Since tweets can’t necessarily be pegged to a geographic location, the analysts broke down reaction by language. The result: the majority of tweets in Urdu, the language of Pakistan, and in Chinese were negative. China is a close ally of Pakistan. Pakistani officials protested the raid as an affront to their nation’s sovereignty, a sore point that continues to complicate U.S.-Pakistan relations.
When the president gave his speech addressing Mideast issues a few weeks after the raid, the tweet response over the next 24 hours came in negative from Turkey, Egypt, Yemen, Algeria, the Persian Gulf and Israel, too, with Arabic and Turkish tweets charging that Obama favoured Israel, and Hebrew tweets denouncing the speech as pro-Arab.
In the next few days, major news media came to the same conclusion, as did analysis by the covert side of U.S. intelligence based on intercepts and human intelligence gathered in the region.
The centre is also in the process of comparing its social media results with the track record of polling organizations, trying to see which produces more accurate results, Naquin said.
“We do what we can to caveat that we may be getting an overrepresentation of the urban elite,” said Naquin, acknowledging that only a small slice of the population in many areas being monitored has access to computers and Internet.
But he points out that access to social media sites via cellphones is growing in regions including Africa, allowing a wider swath of the population to share views online.
Sites such as Facebook and Twitter also have become a key resource for following a fast-moving crisis such as the riots that raged across Bangkok in April and May of last year, the centre’s deputy director said.

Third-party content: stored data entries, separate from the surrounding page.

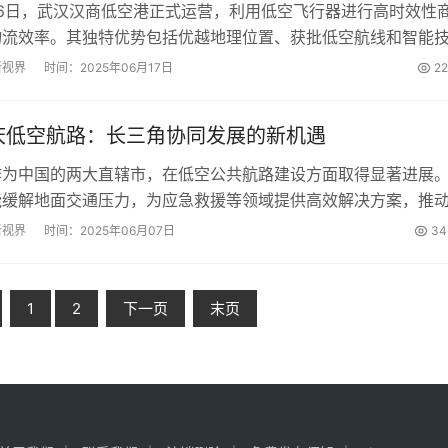
月16日，武汉汉商低空港正式运营，利用低空飞行器进行高时效性
物流效率。其独特优势包括优越地理位置、获批低空航线和智能
市物流发展并提升居民生活质量。...
新视界
时间：2025年06月17日
2
庆低空航路：长三角协同发展的新机遇
作为中国的两大直辖市，在低空公共航路建设方面取得显著进展
能缓解地面交通压力，为应急救援等领域提供高效解决方案，推
未来，低空公共航路建设将迎来更广阔的发展前景。...
新视界
时间：2025年06月07日
34
1
2
下一页
末页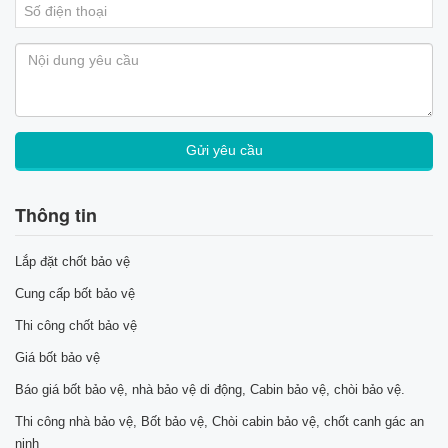
Thông tin
Lắp đặt chốt bảo vệ
Cung cấp bốt bảo vệ
Thi công chốt bảo vệ
Giá bốt bảo vệ
Báo giá bốt bảo vệ, nhà bảo vệ di động, Cabin bảo vệ, chòi bảo vệ.
Thi công nhà bảo vệ, Bốt bảo vệ, Chòi cabin bảo vệ, chốt canh gác an
ninh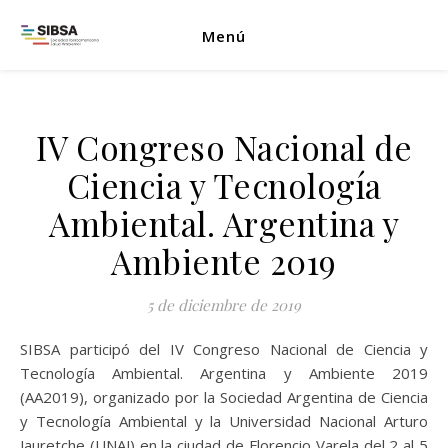
Menú
IV Congreso Nacional de
Ciencia y Tecnología
Ambiental. Argentina y
Ambiente 2019
5 de diciembre de 2019
SIBSA participó del IV Congreso Nacional de Ciencia y
Tecnología Ambiental. Argentina y Ambiente 2019
(AA2019), organizado por la Sociedad Argentina de Ciencia
y Tecnología Ambiental y la Universidad Nacional Arturo
Jauretche (UNAJ) en la ciudad de Florencio Varela del 2 al 5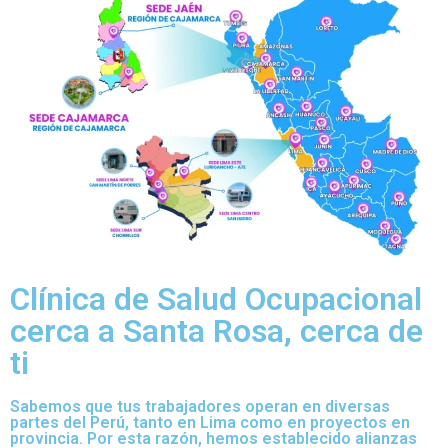
Clínica de Salud Ocupacional
cerca a Santa Rosa, cerca de
ti
Sabemos que tus trabajadores operan en diversas
partes del Perú, tanto en Lima como en proyectos en
provincia. Por esta razón, hemos establecido alianzas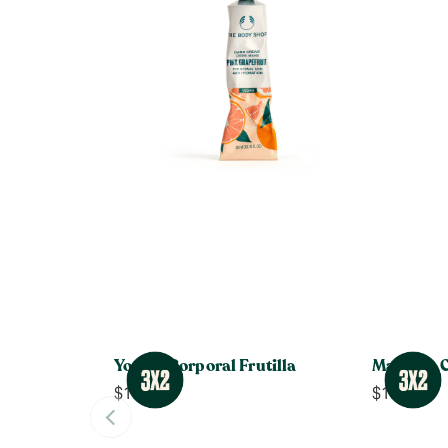
Yogurt Corporal Frutilla
Manteca 
$
14.990
$
19.990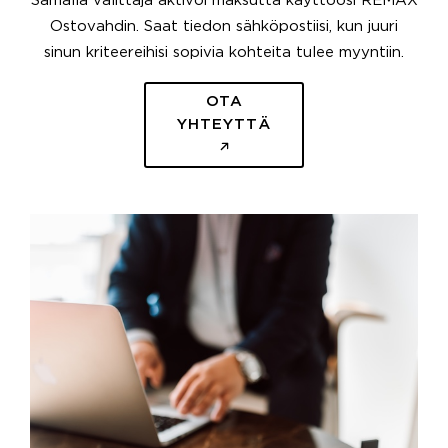
Samalla välittäjä aktivoi maksutta käyttöösi REMAX
Ostovahdin. Saat tiedon sähköpostiisi, kun juuri
sinun kriteereihisi sopivia kohteita tulee myyntiin.
OTA
YHTEYTTÄ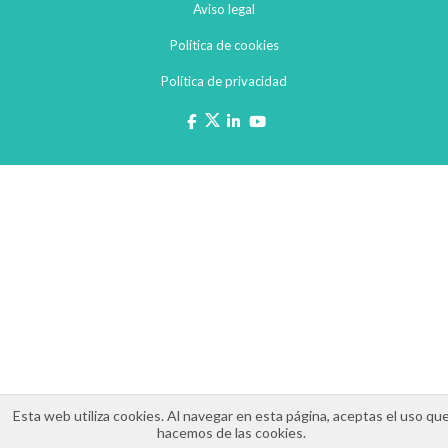
Aviso legal
Política de cookies
Política de privacidad
Esta web utiliza cookies. Al navegar en esta página, aceptas el uso qu
hacemos de las cookies.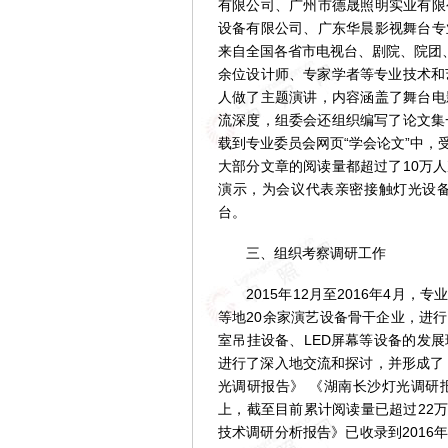
有限公司、广州市德晟照明实业有限
设备有限公司、广东华晨影视舞台专
来自全国各省市电视台、剧院、院团
余位设计师、专家学者等专业技术和
人做了主题演讲，内容涵盖了舞台电
流深度，组委会还组织编写了论文集
载到专业委员会网页“学会论文”中，
大部分文章的阅读量都超过了10万
演示，为会议代表亲密接触灯光设
台。
三、组织考察调研工作
2015年12月至2016年4月，
等地20余家演艺设备骨干企业，进
室吊挂设备、LED屏幕等设备的发
进行了深入地交流和探讨，并形成了
光调研报告》 《湖南长沙灯光调研
上，截至目前累计阅读量已超过22万
技术调研分析报告》已收录到201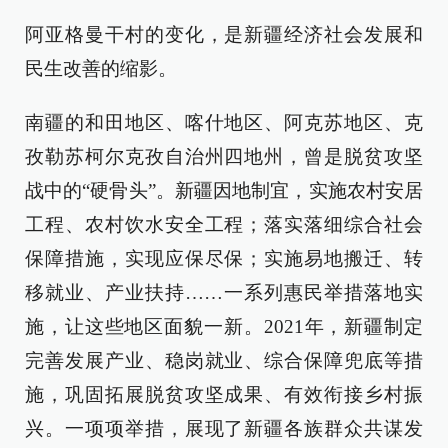
阿亚格曼干村的变化，是新疆经济社会发展和
民生改善的缩影。
南疆的和田地区、喀什地区、阿克苏地区、克
孜勒苏柯尔克孜自治州四地州，曾是脱贫攻坚
战中的“硬骨头”。新疆因地制宜，实施农村安居
工程、农村饮水安全工程；落实落细综合社会
保障措施，实现应保尽保；实施易地搬迁、转
移就业、产业扶持……一系列惠民举措落地实
施，让这些地区面貌一新。2021年，新疆制定
完善发展产业、稳岗就业、综合保障兜底等措
施，巩固拓展脱贫攻坚成果、有效衔接乡村振
兴。一项项举措，展现了新疆各族群众共谋发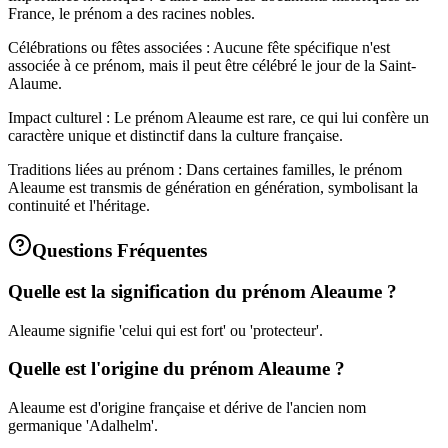
France, le prénom a des racines nobles.
Célébrations ou fêtes associées : Aucune fête spécifique n'est
associée à ce prénom, mais il peut être célébré le jour de la Saint-
Alaume.
Impact culturel : Le prénom Aleaume est rare, ce qui lui confère un
caractère unique et distinctif dans la culture française.
Traditions liées au prénom : Dans certaines familles, le prénom
Aleaume est transmis de génération en génération, symbolisant la
continuité et l'héritage.
Questions Fréquentes
Quelle est la signification du prénom Aleaume ?
Aleaume signifie 'celui qui est fort' ou 'protecteur'.
Quelle est l'origine du prénom Aleaume ?
Aleaume est d'origine française et dérive de l'ancien nom
germanique 'Adalhelm'.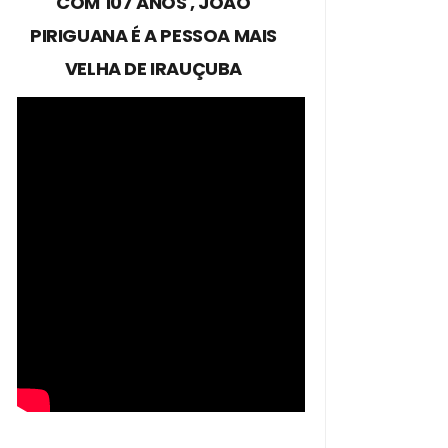
COM 107 ANOS , JOÃO
PIRIGUANA É A PESSOA MAIS
VELHA DE IRAUÇUBA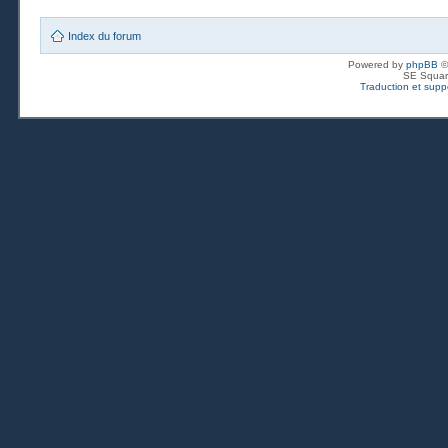
Index du forum
Powered by
phpBB
©
SE Squar
Traduction et suppo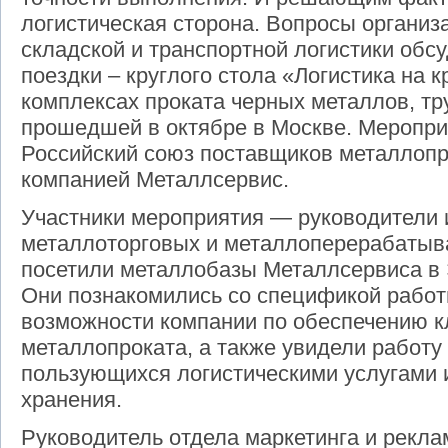
логистическая сторона. Вопросы организ
складской и транспортной логистики обс
поездки ‒ круглого стола «Логистика на 
комплексах проката черных металлов, тр
прошедшей в октябре в Москве. Меропри
Российский союз поставщиков металлопр
компанией Металлсервис.
Участники мероприятия — руководители 
металлоторговых и металлоперерабаты
посетили металлобазы Металлсервиса в 
Они познакомились со спецификой работ
возможности компании по обеспечению к
металлопроката, а также увидели работу 
пользующихся логистическими услугами и
хранения.
Руководитель отдела маркетинга и рекл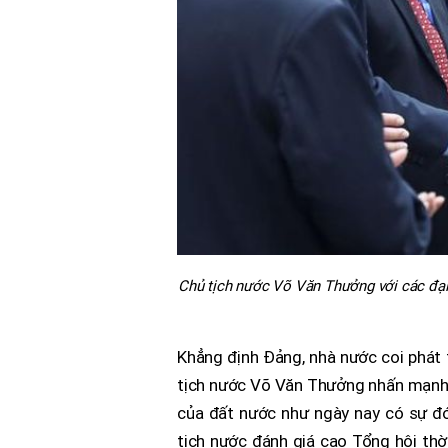
Chủ tịch nước Võ Văn Thưởng với các đại
Khẳng định Đảng, nhà nước coi phát t
tịch nước Võ Văn Thưởng nhấn mạnh nh
của đất nước như ngày nay có sự đ
tịch nước đánh giá cao Tổng hội thờ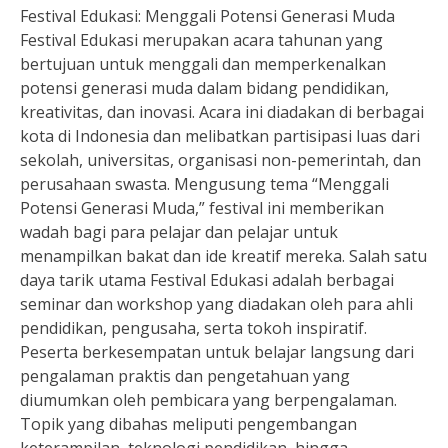
Festival Edukasi: Menggali Potensi Generasi Muda
Festival Edukasi merupakan acara tahunan yang
bertujuan untuk menggali dan memperkenalkan
potensi generasi muda dalam bidang pendidikan,
kreativitas, dan inovasi. Acara ini diadakan di berbagai
kota di Indonesia dan melibatkan partisipasi luas dari
sekolah, universitas, organisasi non-pemerintah, dan
perusahaan swasta. Mengusung tema “Menggali
Potensi Generasi Muda,” festival ini memberikan
wadah bagi para pelajar dan pelajar untuk
menampilkan bakat dan ide kreatif mereka. Salah satu
daya tarik utama Festival Edukasi adalah berbagai
seminar dan workshop yang diadakan oleh para ahli
pendidikan, pengusaha, serta tokoh inspiratif.
Peserta berkesempatan untuk belajar langsung dari
pengalaman praktis dan pengetahuan yang
diumumkan oleh pembicara yang berpengalaman.
Topik yang dibahas meliputi pengembangan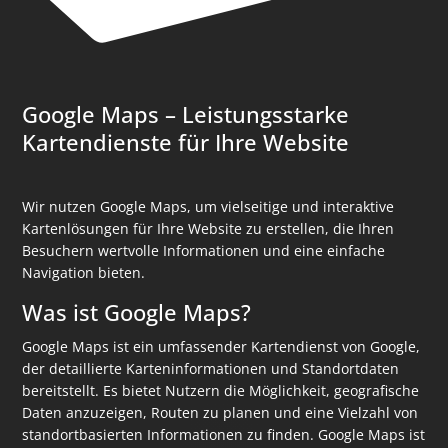
Google Maps – Leistungsstarke
Kartendienste für Ihre Website
Wir nutzen Google Maps, um vielseitige und interaktive
Kartenlösungen für Ihre Website zu erstellen, die Ihren
Besuchern wertvolle Informationen und eine einfache
Navigation bieten.
Was ist Google Maps?
Google Maps ist ein umfassender Kartendienst von Google,
der detaillierte Karteninformationen und Standortdaten
bereitstellt. Es bietet Nutzern die Möglichkeit, geografische
Daten anzuzeigen, Routen zu planen und eine Vielzahl von
standortbasierten Informationen zu finden. Google Maps ist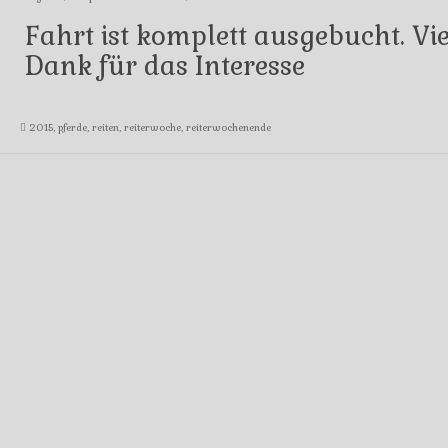
Fahrt ist komplett ausgebucht. Vi
Dank für das Interesse
2015
,
pferde
,
reiten
,
reiterwoche
,
reiterwochenende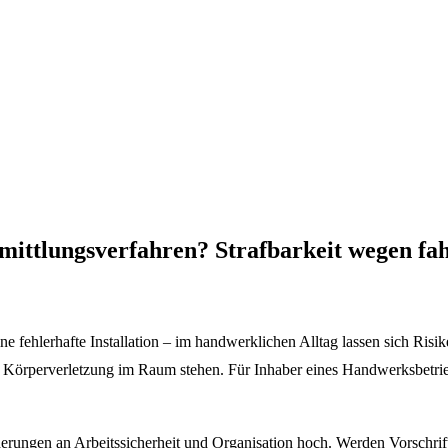
Ermittlungsverfahren? Strafbarkeit wegen 
 fehlerhafte Installation – im handwerklichen Alltag lassen sich Risike
en Körperverletzung im Raum stehen. Für Inhaber eines Handwerksbetrie
derungen an Arbeitssicherheit und Organisation hoch. Werden Vorschrif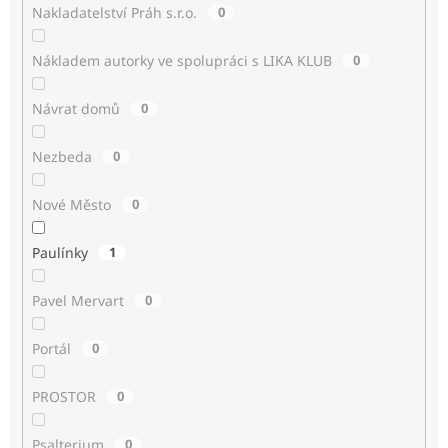
Nakladatelství Práh s.r.o.
0
Nákladem autorky ve spolupráci s LIKA KLUB
0
Návrat domů
0
Nezbeda
0
Nové Město
0
Paulínky
1
Pavel Mervart
0
Portál
0
PROSTOR
0
Psalterium
0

The Associated Press agreed not to identify him because he sometimes works undercover in foreign countries.
As director, Naquin is identified publicly by the agency although the location of the centre is kept secret to deter attacks, whether physical or electronic.
The deputy director was one of a skeleton crew of 20 U.S. government employees who kept the U.S. Embassy in Bangkok running throughout the riots as protesters surged through the streets, swarming the embassy neighbourhood and trapping U.S. diplomats and Thais alike in their homes.
The army moved in, and traditional media reportage slowed to a trickle as local journalists were either trapped or cowed by government forces.
“But within an hour, it was all surging out on Twitter and Facebook,” the deputy director said. The CIA homed in on 12 to 15 users who tweeted situation reports and cellphone photos of demonstrations.
The CIA staff cross-referenced the tweeters with the limited news reports to figure out who among them was providing reliable information. Tweeters also policed themselves, pointing out when someone else had filed an inaccurate account.
“That helped us narrow down to those dozen we could count on,” the deputy director said.
Ultimately, some two-thirds of the reports coming out of the embassy and being sent back to all branches of government in Washington came from the CIA’s open source analysis throughout the crisis.